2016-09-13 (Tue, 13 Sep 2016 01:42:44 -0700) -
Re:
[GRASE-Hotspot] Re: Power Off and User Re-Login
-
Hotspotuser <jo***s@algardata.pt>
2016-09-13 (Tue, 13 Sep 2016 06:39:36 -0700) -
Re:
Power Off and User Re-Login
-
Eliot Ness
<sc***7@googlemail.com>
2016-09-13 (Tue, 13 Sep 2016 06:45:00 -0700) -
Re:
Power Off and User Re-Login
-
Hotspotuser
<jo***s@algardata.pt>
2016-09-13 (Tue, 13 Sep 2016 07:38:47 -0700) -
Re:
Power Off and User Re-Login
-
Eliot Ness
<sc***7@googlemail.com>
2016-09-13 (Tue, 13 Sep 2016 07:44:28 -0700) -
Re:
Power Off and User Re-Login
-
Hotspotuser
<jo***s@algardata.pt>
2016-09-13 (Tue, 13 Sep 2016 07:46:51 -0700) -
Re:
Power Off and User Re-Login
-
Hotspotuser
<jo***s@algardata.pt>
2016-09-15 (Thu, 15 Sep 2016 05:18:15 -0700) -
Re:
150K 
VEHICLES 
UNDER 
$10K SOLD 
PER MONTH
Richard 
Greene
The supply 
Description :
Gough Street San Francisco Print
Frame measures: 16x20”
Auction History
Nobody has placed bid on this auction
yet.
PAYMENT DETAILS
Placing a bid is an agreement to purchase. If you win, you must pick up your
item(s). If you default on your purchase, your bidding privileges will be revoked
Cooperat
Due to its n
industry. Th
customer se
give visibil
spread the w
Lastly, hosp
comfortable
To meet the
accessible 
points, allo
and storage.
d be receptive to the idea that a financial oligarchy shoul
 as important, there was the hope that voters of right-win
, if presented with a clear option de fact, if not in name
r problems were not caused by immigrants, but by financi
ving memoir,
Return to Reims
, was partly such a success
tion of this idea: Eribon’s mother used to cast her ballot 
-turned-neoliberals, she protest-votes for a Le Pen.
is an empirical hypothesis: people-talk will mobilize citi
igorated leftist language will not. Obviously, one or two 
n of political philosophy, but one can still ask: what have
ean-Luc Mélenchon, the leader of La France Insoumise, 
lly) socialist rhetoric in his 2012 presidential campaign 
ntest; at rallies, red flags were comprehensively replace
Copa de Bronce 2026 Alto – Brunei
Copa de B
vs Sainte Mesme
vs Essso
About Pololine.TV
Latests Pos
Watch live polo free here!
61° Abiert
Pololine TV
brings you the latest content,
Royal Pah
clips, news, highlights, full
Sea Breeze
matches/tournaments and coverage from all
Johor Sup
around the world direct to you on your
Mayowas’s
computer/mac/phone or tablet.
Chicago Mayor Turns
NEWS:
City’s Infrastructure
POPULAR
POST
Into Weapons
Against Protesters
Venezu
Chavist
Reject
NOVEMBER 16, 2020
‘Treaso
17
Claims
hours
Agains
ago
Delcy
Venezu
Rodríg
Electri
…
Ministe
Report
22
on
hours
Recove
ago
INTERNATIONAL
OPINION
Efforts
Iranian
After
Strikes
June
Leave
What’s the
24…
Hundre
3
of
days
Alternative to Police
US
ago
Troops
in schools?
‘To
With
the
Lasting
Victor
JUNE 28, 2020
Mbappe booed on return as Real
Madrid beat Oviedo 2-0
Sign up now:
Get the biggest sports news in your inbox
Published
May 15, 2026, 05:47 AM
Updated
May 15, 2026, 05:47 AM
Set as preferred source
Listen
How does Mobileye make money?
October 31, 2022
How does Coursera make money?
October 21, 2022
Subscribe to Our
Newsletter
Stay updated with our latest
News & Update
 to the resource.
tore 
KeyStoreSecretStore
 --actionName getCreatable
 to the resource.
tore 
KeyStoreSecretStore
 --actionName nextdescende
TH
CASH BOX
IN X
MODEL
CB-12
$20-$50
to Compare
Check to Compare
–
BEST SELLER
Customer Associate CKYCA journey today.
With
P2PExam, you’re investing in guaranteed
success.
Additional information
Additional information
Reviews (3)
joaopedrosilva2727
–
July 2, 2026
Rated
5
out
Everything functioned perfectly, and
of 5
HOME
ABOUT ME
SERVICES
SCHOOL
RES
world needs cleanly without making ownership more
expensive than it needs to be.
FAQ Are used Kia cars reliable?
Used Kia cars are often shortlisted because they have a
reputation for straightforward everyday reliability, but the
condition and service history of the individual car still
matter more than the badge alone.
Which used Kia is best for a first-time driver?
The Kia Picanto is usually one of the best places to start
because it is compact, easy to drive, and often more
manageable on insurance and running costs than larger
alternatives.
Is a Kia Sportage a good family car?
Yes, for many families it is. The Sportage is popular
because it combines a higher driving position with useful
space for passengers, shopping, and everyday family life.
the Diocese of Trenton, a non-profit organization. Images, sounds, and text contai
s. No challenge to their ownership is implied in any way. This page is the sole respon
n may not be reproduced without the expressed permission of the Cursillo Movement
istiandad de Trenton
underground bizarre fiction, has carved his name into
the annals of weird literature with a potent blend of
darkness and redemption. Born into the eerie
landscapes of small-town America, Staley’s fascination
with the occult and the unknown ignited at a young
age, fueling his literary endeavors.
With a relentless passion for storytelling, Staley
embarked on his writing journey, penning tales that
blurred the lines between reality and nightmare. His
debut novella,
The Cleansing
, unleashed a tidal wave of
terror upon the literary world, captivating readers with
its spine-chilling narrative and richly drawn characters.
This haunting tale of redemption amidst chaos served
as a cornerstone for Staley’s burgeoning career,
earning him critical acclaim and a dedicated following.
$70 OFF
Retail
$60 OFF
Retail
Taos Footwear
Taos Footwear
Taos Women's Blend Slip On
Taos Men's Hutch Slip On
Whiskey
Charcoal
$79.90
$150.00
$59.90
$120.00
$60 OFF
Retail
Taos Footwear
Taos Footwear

* [TASK GOAL]
Copy all the data. Match it exactly.

* [ANSWER AREA]
2016-09-13 (Tue, 13 Sep 2016 01:42:44 -0700) -
Re:
[GRASE-Hotspot] Re: Power Off and User Re-Login
-
Hotspotuser <jo***s@algardata.pt>
2016-09-13 (Tue, 13 Sep 2016 06:39:36 -0700) -
Re:
Power Off and User Re-Login
-
Eliot Ness
<sc***7@googlemail.com>
2016-09-13 (Tue, 13 Sep 2016 06:45:00 -0700) -
Re:
Power Off and User Re-Login
-
Hotspotuser
<jo***s@algardata.pt>
2016-09-13 (Tue, 13 Sep 2016 07:38:47 -0700) -
Re:
Power Off and User Re-Login
-
Eliot Ness
<sc***7@googlemail.com>
2016-09-13 (Tue, 13 Sep 2016 07:44:28 -0700) -
Re:
Power Off and User Re-Login
-
Hotspotuser
<jo***s@algardata.pt>
2016-09-13 (Tue, 13 Sep 2016 07:46:51 -0700) -
Re:
Power Off and User Re-Login
-
Hotspotuser
<jo***s@algardata.pt>
2016-09-15 (Thu, 15 Sep 2016 05:18:15 -0700) -
Re:
150K 
VEHICLES 
UNDER 
$10K SOLD 
PER MONTH
Richard 
Greene
The supply 
Description :
Gough Street San Francisco Print
Frame measures: 16x20”
Auction History
Nobody has placed bid on this auction
yet.
PAYMENT DETAILS
Placing a bid is an agreement to purchase. If you win, you must pick up your
item(s). If you default on your purchase, your bidding privileges will be revoked
Cooperat
Due to its n
industry. Th
customer se
give visibil
spread the w
Lastly, hosp
comfortable
To meet the
accessible 
points, allo
and storage.
d be receptive to the idea that a financial oligarchy shoul
 as important, there was the hope that voters of right-win
, if presented with a clear option de fact, if not in name
r problems were not caused by immigrants, but by financi
ving memoir,
Return to Reims
, was partly such a success
tion of this idea: Eribon’s mother used to cast her ballot 
-turned-neoliberals, she protest-votes for a Le Pen.
is an empirical hypothesis: people-talk will mobilize citi
igorated leftist language will not. Obviously, one or two 
n of political philosophy, but one can still ask: what have
ean-Luc Mélenchon, the leader of La France Insoumise, 
lly) socialist rhetoric in his 2012 presidential campaign 
ntest; at rallies, red flags were comprehensively replace
Copa de Bronce 2026 Alto – Brunei
Copa de B
vs Sainte Mesme
vs Essso
About Pololine.TV
Latests Pos
Watch live polo free here!
61° Abiert
Pololine TV
brings you the latest content,
Royal Pah
clips, news, highlights, full
Sea Breeze
matches/tournaments and coverage from all
Johor Sup
around the world direct to you on your
Mayowas’s
computer/mac/phone or tablet.
Chicago Mayor Turns
NEWS:
City’s Infrastructure
POPULAR
POST
Into Weapons
Against Protesters
Venezu
Chavist
Reject
NOVEMBER 16, 2020
‘Treaso
17
Claims
hours
Agains
ago
Delcy
Venezu
Rodríg
Electri
…
Ministe
Report
22
on
hours
Recove
ago
INTERNATIONAL
OPINION
Efforts
Iranian
After
Strikes
June
Leave
What’s the
24…
Hundre
3
of
days
Alternative to Police
US
ago
Troops
in schools?
‘To
With
the
Lasting
Victor
JUNE 28, 2020
Mbappe booed on return as Real
Madrid beat Oviedo 2-0
Sign up now:
Get the biggest sports news in your inbox
Published
May 15, 2026, 05:47 AM
Updated
May 15, 2026, 05:47 AM
Set as preferred source
Listen
How does Mobileye make money?
October 31, 2022
How does Coursera make money?
October 21, 2022
Subscribe to Our
Newsletter
Stay updated with our latest
News & Update
 to the resource.
tore 
KeyStoreSecretStore
 --actionName getCreatable
 to the resource.
tore 
KeyStoreSecretStore
 --actionName nextdescende
TH
CASH BOX
IN X
MODEL
CB-12
$20-$50
to Compare
Check to Compare
–
BEST SELLER
Customer Associate CKYCA journey today.
With
P2PExam, you’re investing in guaranteed
success.
Additional information
Additional information
Reviews (3)
joaopedrosilva2727
–
July 2, 2026
Rated
5
out
Everything functioned perfectly, and
of 5
HOME
ABOUT ME
SERVICES
SCHOOL
RES
world needs cleanly without making ownership more
expensive than it needs to be.
FAQ Are used Kia cars reliable?
Used Kia cars are often shortlisted because they have a
reputation for straightforward everyday reliability, but the
condition and service history of the individual car still
matter more than the badge alone.
Which used Kia is best for a first-time driver?
The Kia Picanto is usually one of the best places to start
because it is compact, easy to drive, and often more
manageable on insurance and running costs than larger
alternatives.
Is a Kia Sportage a good family car?
Yes, for many families it is. The Sportage is popular
because it combines a higher driving position with useful
space for passengers, shopping, and everyday family life.
the Diocese of Trenton, a non-profit organization. Images, sounds, and text contai
s. No challenge to their ownership is implied in any way. This page is the sole respon
n may not be reproduced without the expressed permission of the Cursillo Movement
istiandad de Trenton
underground bizarre fiction, has carved his name into
the annals of weird literature with a potent blend of
darkness and redemption. Born into the eerie
landscapes of small-town America, Staley’s fascination
with the occult and the unknown ignited at a young
age, fueling his literary endeavors.
With a relentless passion for storytelling, Staley
embarked on his writing journey, penning tales that
blurred the lines between reality and nightmare. His
debut novella,
The Cleansing
, unleashed a tidal wave of
terror upon the literary world, captivating readers with
its spine-chilling narrative and richly drawn characters.
This haunting tale of redemption amidst chaos served
as a cornerstone for Staley’s burgeoning career,
earning him critical acclaim and a dedicated following.
$70 OFF
Retail
$60 OFF
Retail
Taos Footwear
Taos Footwear
Taos Women's Blend Slip On
Taos Men's Hutch Slip On
Whiskey
Charcoal
$79.90
$150.00
$59.90
$120.00
$60 OFF
Retail
Taos Footwear
Taos Footwear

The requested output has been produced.